What the task requires: Your answer must be an exact transcription of every entry.

Collected data:
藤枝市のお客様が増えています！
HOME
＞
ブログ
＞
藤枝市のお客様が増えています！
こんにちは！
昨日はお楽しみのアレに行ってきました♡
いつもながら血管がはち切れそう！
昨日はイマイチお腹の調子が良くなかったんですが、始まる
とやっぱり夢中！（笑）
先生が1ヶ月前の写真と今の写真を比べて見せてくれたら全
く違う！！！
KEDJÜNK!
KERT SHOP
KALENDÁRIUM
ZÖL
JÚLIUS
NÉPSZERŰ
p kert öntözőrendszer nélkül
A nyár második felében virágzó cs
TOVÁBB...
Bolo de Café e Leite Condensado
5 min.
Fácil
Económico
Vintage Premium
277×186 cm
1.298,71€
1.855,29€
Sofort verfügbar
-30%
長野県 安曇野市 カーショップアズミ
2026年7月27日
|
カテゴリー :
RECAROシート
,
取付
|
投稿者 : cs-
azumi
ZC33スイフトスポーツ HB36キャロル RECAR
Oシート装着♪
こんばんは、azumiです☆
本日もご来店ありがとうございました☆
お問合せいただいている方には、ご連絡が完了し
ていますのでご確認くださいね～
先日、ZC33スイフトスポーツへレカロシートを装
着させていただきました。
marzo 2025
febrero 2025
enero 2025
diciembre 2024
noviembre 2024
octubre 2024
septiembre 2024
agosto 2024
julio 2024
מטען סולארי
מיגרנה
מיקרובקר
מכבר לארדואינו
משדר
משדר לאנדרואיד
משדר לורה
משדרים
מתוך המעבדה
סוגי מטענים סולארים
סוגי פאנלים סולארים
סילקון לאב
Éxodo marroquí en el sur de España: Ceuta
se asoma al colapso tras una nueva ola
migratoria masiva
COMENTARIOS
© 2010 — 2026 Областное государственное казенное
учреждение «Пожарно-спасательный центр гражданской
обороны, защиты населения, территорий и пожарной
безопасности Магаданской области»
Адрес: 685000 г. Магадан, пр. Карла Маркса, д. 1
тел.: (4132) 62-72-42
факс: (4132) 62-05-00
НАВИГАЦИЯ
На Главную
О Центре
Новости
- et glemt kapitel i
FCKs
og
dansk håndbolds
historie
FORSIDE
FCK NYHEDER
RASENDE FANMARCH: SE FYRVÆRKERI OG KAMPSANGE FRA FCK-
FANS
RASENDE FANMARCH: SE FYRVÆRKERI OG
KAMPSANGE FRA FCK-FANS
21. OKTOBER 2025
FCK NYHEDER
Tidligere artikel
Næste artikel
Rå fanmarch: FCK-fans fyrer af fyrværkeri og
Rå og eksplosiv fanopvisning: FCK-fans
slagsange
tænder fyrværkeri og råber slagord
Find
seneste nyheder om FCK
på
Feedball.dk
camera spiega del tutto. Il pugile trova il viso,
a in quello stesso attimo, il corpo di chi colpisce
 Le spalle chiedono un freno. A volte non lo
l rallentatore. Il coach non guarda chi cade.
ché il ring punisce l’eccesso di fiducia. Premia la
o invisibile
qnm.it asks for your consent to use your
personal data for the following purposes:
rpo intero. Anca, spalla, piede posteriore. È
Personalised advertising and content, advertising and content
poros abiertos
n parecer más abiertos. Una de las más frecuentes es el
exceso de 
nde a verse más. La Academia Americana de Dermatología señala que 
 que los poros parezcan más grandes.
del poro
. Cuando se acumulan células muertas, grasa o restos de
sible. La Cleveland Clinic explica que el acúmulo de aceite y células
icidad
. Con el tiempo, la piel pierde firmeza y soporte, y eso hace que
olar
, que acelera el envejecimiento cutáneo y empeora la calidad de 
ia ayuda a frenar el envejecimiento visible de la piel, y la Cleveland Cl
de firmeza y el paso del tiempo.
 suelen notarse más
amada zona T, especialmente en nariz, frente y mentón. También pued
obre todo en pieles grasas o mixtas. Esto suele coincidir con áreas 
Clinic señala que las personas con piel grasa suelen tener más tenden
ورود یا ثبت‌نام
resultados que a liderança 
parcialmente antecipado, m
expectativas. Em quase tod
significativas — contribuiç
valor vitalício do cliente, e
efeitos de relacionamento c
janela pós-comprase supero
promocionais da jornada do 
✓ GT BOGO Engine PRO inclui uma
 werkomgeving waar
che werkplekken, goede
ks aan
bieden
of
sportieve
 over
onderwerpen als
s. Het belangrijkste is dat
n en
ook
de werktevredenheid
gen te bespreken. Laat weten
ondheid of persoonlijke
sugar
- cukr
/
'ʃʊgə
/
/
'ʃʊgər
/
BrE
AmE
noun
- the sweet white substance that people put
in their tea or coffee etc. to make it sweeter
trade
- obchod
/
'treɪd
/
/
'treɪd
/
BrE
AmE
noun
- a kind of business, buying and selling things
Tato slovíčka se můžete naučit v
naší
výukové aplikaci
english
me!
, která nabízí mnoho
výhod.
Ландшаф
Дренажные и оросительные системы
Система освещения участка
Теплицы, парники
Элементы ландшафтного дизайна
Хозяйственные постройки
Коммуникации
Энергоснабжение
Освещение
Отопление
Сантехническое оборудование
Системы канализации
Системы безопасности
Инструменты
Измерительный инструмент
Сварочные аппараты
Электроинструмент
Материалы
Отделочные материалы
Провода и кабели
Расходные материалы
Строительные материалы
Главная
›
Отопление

Task response:
藤枝市のお客様が増えています！
HOME
＞
ブログ
＞
藤枝市のお客様が増えています！
こんにちは！
昨日はお楽しみのアレに行ってきました♡
いつもながら血管がはち切れそう！
昨日はイマイチお腹の調子が良くなかったんですが、始まる
とやっぱり夢中！（笑）
先生が1ヶ月前の写真と今の写真を比べて見せてくれたら全
く違う！！！
KEDJÜNK!
KERT SHOP
KALENDÁRIUM
ZÖL
JÚLIUS
NÉPSZERŰ
p kert öntözőrendszer nélkül
A nyár második felében virágzó cs
TOVÁBB...
Bolo de Café e Leite Condensado
5 min.
Fácil
Económico
Vintage Premium
277×186 cm
1.298,71€
1.855,29€
Sofort verfügbar
-30%
長野県 安曇野市 カーショップアズミ
2026年7月27日
|
カテゴリー :
RECAROシート
,
取付
|
投稿者 : cs-
azumi
ZC33スイフトスポーツ HB36キャロル RECAR
Oシート装着♪
こんばんは、azumiです☆
本日もご来店ありがとうございました☆
お問合せいただいている方には、ご連絡が完了し
ていますのでご確認くださいね～
先日、ZC33スイフトスポーツへレカロシートを装
着させていただきました。
marzo 2025
febrero 2025
enero 2025
diciembre 2024
noviembre 2024
octubre 2024
septiembre 2024
agosto 2024
julio 2024
מטען סולארי
מיגרנה
מיקרובקר
מכבר לארדואינו
משדר
משדר לאנדרואיד
משדר לורה
משדרים
מתוך המעבדה
סוגי מטענים סולארים
סוגי פאנלים סולארים
סילקון לאב
Éxodo marroquí en el sur de España: Ceuta
se asoma al colapso tras una nueva ola
migratoria masiva
COMENTARIOS
© 2010 — 2026 Областное государственное казенное
учреждение «Пожарно-спасательный центр гражданской
обороны, защиты населения, территорий и пожарной
безопасности Магаданской области»
Адрес: 685000 г. Магадан, пр. Карла Маркса, д. 1
тел.: (4132) 62-72-42
факс: (4132) 62-05-00
НАВИГАЦИЯ
На Главную
О Центре
Новости
- et glemt kapitel i
FCKs
og
dansk håndbolds
historie
FORSIDE
FCK NYHEDER
RASENDE FANMARCH: SE FYRVÆRKERI OG KAMPSANGE FRA FCK-
FANS
RASENDE FANMARCH: SE FYRVÆRKERI OG
KAMPSANGE FRA FCK-FANS
21. OKTOBER 2025
FCK NYHEDER
Tidligere artikel
Næste artikel
Rå fanmarch: FCK-fans fyrer af fyrværkeri og
Rå og eksplosiv fanopvisning: FCK-fans
slagsange
tænder fyrværkeri og råber slagord
Find
seneste nyheder om FCK
på
Feedball.dk
camera spiega del tutto. Il pugile trova il viso,
a in quello stesso attimo, il corpo di chi colpisce
 Le spalle chiedono un freno. A volte non lo
l rallentatore. Il coach non guarda chi cade.
ché il ring punisce l’eccesso di fiducia. Premia la
o invisibile
qnm.it asks for your consent to use your
personal data for the following purposes:
rpo intero. Anca, spalla, piede posteriore. È
Personalised advertising and content, advertising and content
poros abiertos
n parecer más abiertos. Una de las más frecuentes es el
exceso de 
nde a verse más. La Academia Americana de Dermatología señala que 
 que los poros parezcan más grandes.
del poro
. Cuando se acumulan células muertas, grasa o restos de
sible. La Cleveland Clinic explica que el acúmulo de aceite y células
icidad
. Con el tiempo, la piel pierde firmeza y soporte, y eso hace que
olar
, que acelera el envejecimiento cutáneo y empeora la calidad de 
ia ayuda a frenar el envejecimiento visible de la piel, y la Cleveland Cl
de firmeza y el paso del tiempo.
 suelen notarse más
amada zona T, especialmente en nariz, frente y mentón. También pued
obre todo en pieles grasas o mixtas. Esto suele coincidir con áreas 
Clinic señala que las personas con piel grasa suelen tener más tenden
ورود یا ثبت‌نام
resultados que a liderança 
parcialmente antecipado, m
expectativas. Em quase tod
significativas — contribuiç
valor vitalício do cliente, e
efeitos de relacionamento c
janela pós-comprase supero
promocionais da jornada do 
✓ GT BOGO Engine PRO inclui uma
 werkomgeving waar
che werkplekken, goede
ks aan
bieden
of
sportieve
 over
onderwerpen als
s. Het belangrijkste is dat
n en
ook
de werktevredenheid
gen te bespreken. Laat weten
ondheid of persoonlijke
sugar
- cukr
/
'ʃʊgə
/
/
'ʃʊgər
/
BrE
AmE
noun
- the sweet white substance that people put
in their tea or coffee etc. to make it sweeter
trade
- obchod
/
'treɪd
/
/
'treɪd
/
BrE
AmE
noun
- a kind of business, buying and selling things
Tato slovíčka se můžete naučit v
naší
výukové aplikaci
english
me!
, která nabízí mnoho
výhod.
Ландшаф
Дренажные и оросительные системы
Система освещения участка
Теплицы, парники
Элементы ландшафтного дизайна
Хозяйственные постройки
Коммуникации
Энергоснабжение
Освещение
Отопление
Сантехническое оборудование
Системы канализации
Системы безопасности
Инструменты
Измерительный инструмент
Сварочные аппараты
Электроинструмент
Материалы
Отделочные материалы
Провода и кабели
Расходные материалы
Строительные материалы
Главная
›
Отопление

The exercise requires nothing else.